Immune cells are highly plastic in both gene expression and cell phenotype. We have established a method of gene expressional plasticity and virtual sorting to evaluate immune cell subpopulations and their characteristic genes in human CD4(+) T cells. In this study, we continued to investigate the informatics mechanism on the effectiveness of virtual sorting. We found that virtual sorting had an overall positive correlation to the Pearson correlation in the identification of positively correlated genes. However, owing to nonlinear biological anticorrelation, virtual sorting showed a distinctive advantage for anticorrelated genes, suggesting an important role in the identification of negative regulators. In addition, based on virtual sorting results, we identified two basic gene sets among highly plastic genes, i.e., highly plastic cell cycle-associated molecules and highly plastic immune and defense response-associated molecules. Genes within each set tended to be positively connected, but genes between two sets were often anticorrelated. Further analysis revealed preferential transcription factor binding motifs existed between highly plastic cell cycle-associated molecules and highly plastic immune and defense response-associated molecules. Our results strongly suggested predetermined regulation, which was called an immune cell internal phenotype, should exist and could be mined by virtual sorting analysis. This provided efficient functional clues to study immune cell phenotypes and their regulation. Moreover, the current substantial virtual sorting results in both CD4(+) T cells and B cells provide a useful resource for big-data-driven experimental studies and knowledge discoveries.
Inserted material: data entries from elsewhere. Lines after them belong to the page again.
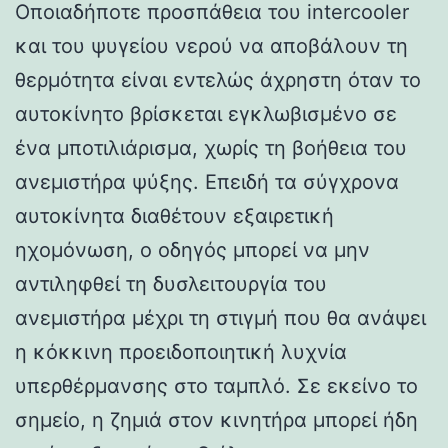
Οποιαδήποτε προσπάθεια του intercooler
και του ψυγείου νερού να αποβάλουν τη
θερμότητα είναι εντελώς άχρηστη όταν το
αυτοκίνητο βρίσκεται εγκλωβισμένο σε
ένα μποτιλιάρισμα, χωρίς τη βοήθεια του
ανεμιστήρα ψύξης. Επειδή τα σύγχρονα
αυτοκίνητα διαθέτουν εξαιρετική
ηχομόνωση, ο οδηγός μπορεί να μην
αντιληφθεί τη δυσλειτουργία του
ανεμιστήρα μέχρι τη στιγμή που θα ανάψει
η κόκκινη προειδοποιητική λυχνία
υπερθέρμανσης στο ταμπλό. Σε εκείνο το
σημείο, η ζημιά στον κινητήρα μπορεί ήδη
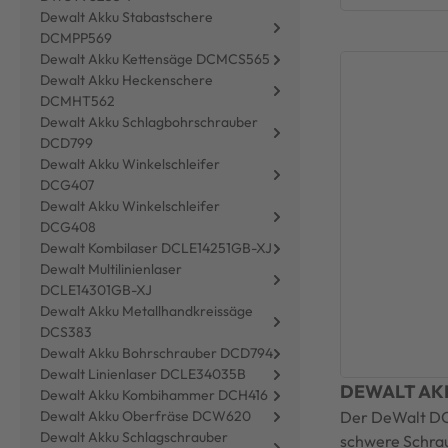
Dewalt Akku Stabastschere
DCMPP569
Dewalt Akku Kettensäge DCMCS565
Dewalt Akku Heckenschere
DCMHT562
Dewalt Akku Schlagbohrschrauber
DCD799
Dewalt Akku Winkelschleifer
DCG407
Dewalt Akku Winkelschleifer
DCG408
Dewalt Kombilaser DCLE14251GB-XJ
Dewalt Multilinienlaser
DCLE14301GB-XJ
Dewalt Akku Metallhandkreissäge
DCS383
Dewalt Akku Bohrschrauber DCD794
Dewalt Linienlaser DCLE34035B
DEWALT AK
Dewalt Akku Kombihammer DCH416
Der DeWalt D
Dewalt Akku Oberfräse DCW620
Dewalt Akku Schlagschrauber
schwere Schrau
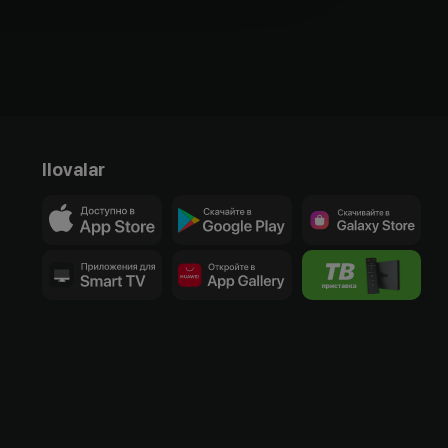
Ilovalar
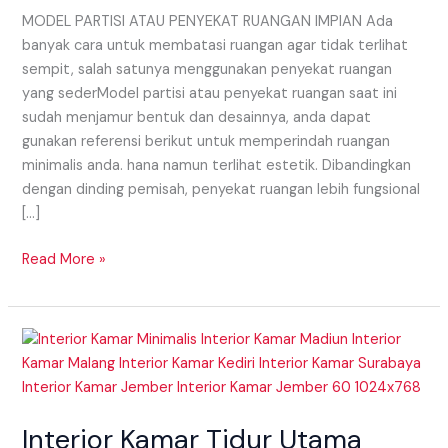
MODEL PARTISI ATAU PENYEKAT RUANGAN IMPIAN Ada
banyak cara untuk membatasi ruangan agar tidak terlihat
sempit, salah satunya menggunakan penyekat ruangan
yang sederModel partisi atau penyekat ruangan saat ini
sudah menjamur bentuk dan desainnya, anda dapat
gunakan referensi berikut untuk memperindah ruangan
minimalis anda. hana namun terlihat estetik. Dibandingkan
dengan dinding pemisah, penyekat ruangan lebih fungsional
[…]
Read More »
Interior
Kamar
Tidur
Utama
Interior Kamar Tidur Utama
Yang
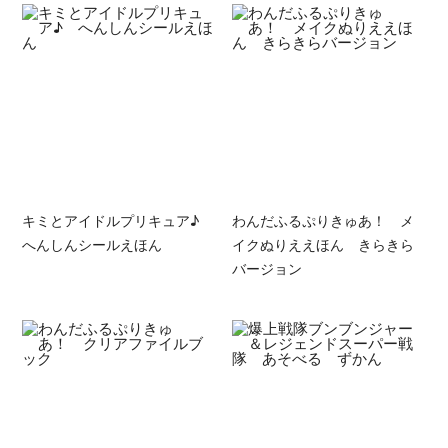
キミとアイドルプリキュア♪
わんだふるぷりきゅあ！ メ
へんしんシールえほん
イクぬりええほん きらきら
バージョン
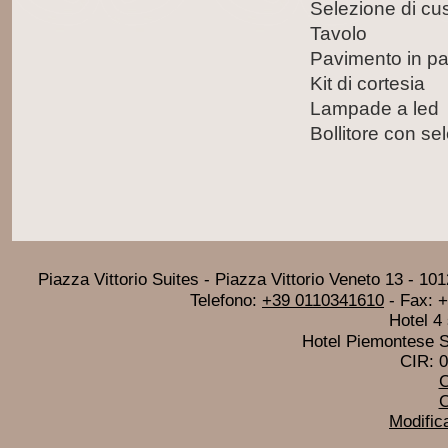
Selezione di cus
Tavolo
Pavimento in pa
Kit di cortesia
Lampade a led
Bollitore con se
Piazza Vittorio Suites
-
Piazza Vittorio Veneto 13
-
101
Telefono:
+39 0110341610
- Fax:
+
Hotel 4 
Hotel Piemontese S.
CIR: 
C
C
Modific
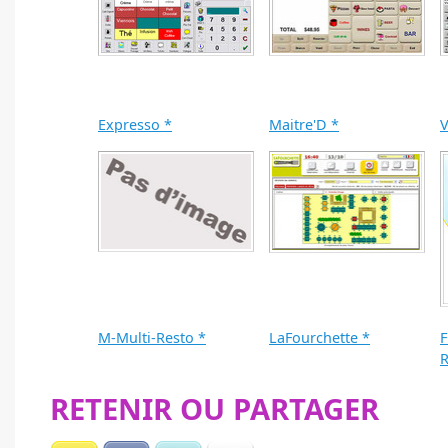
Expresso *
Maitre'D *
V
M-Multi-Resto *
LaFourchette *
F
R
RETENIR OU PARTAGER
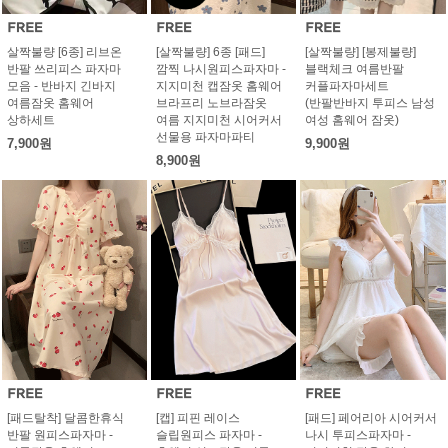
살짝불량 [6종] 리브온
[살짝불량] 6종 [패드]
[살짝불량] [봉제불량]
반팔 쓰리피스 파자마
깜찍 나시원피스파자마 -
블랙체크 여름반팔
모음 - 반바지 긴바지
지지미천 캡잠옷 홈웨어
커플파자마세트
여름잠옷 홈웨어
브라프리 노브라잠옷
(반팔반바지 투피스 남성
상하세트
여름 지지미천 시어커서
여성 홈웨어 잠옷)
선물용 파자마파티
7,900원
9,900원
8,900원
[패드탈착] 달콤한휴식
[캡] 피핀 레이스
[패드] 페어리아 시어커서
반팔 원피스파자마 -
슬립원피스 파자마 -
나시 투피스파자마 -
机译:免疫细胞在基因表达和细胞表型中是高度塑料。我们已经建立了一种基因表达可塑性和虚拟分选的方法,以评估人CD4(+)T细胞中的免疫细胞亚群及其特征基因。在这项研究中,我们继续调查关于虚拟分类有效性的信息机制。我们发现,虚拟分类与鉴定正相关基因的Pearson相关性具有总体正相关。然而,由于非线性生物反向吻形成,虚拟分拣对后环化基因显示出独特的优势,这表明在鉴定负调节剂方面的重要作用。另外,基于虚拟分选结果,我们鉴定了高塑料基因中的两个基本基因集,即高度塑料细胞周期相关分子和高度塑性免疫和防御响应相关分子。每个组内的基因倾向于呈正连接,但两组之间的基因往往是非关紧的。进一步的分析显示,在高度塑料细胞周期相关分子和高度塑性免疫和防御响应相关分子之间存在优先转录因子结合基序。我们的结果强烈建议预定调控,称为免疫细胞内部表型,应存在并且可以通过虚拟分选分析开采。这提供了有效的功能线索,以研究免疫细胞表型及其调节。此外,CD4(+)T细胞和B细胞的当前基本的虚拟分类导致CD4(+)T细胞和B细胞提供了对大数据驱动的实验研究和知识发现的有用资源。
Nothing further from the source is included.